Over a longer period, Milford Active Growth, Milford KiwiSaver Balanced, Fisher Funds KiwiSaver Growth, Aon Russell Lifepoints, and ANZ KiwiSaver have been the top-performing options in their respective categories.

Fisher Funds
Fisher Funds' KiwiSaver Growth fund is one of the best performers, long-term.

Douglas said there was nothing particular that those higher-performing providers were doing that was setting them apart.  'They are all very different with different biases in there.'

ANZ took a steady, long-term approach, he said, while Milford was very active and would move its asset allocation to where the firm saw the best opportunities.

Fisher Funds and Milford had been helped by their exposure to New Zealand equities.

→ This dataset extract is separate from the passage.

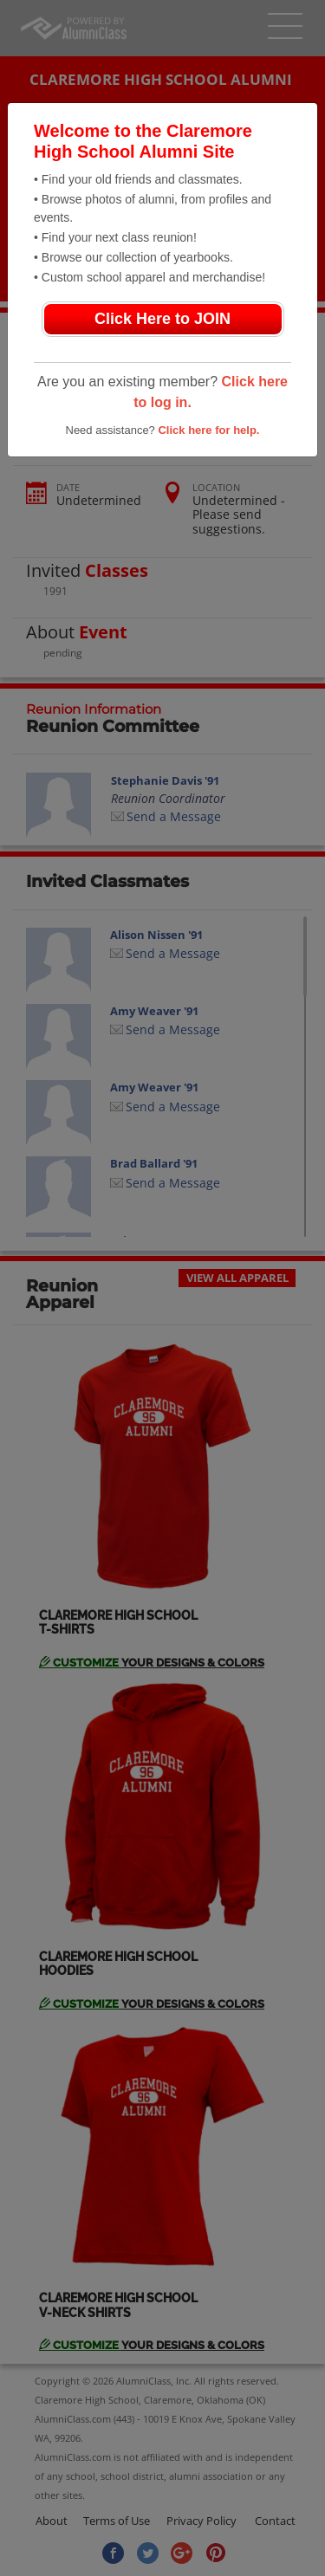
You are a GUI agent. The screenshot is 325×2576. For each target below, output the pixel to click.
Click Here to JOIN (162, 318)
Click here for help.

But he said the average KiwiSaver member should put very little store in these sorts of surveys.

Instead, they should choose a provider they were comfortable with, who communicated well, make sure they were in the right fund for their risk profile and were paying fees they were comfortable with.

'Then ignore past performance. It can tell you a story but at the same time it leads investors to make the wrong decision at the wrong time.'

KiwiSaver assets on the Morningstar database grew to $48.8 billion at June 30.

ANZ is still the largest provider. The top six KiwiSaver providers have more than 80 per cent of the market.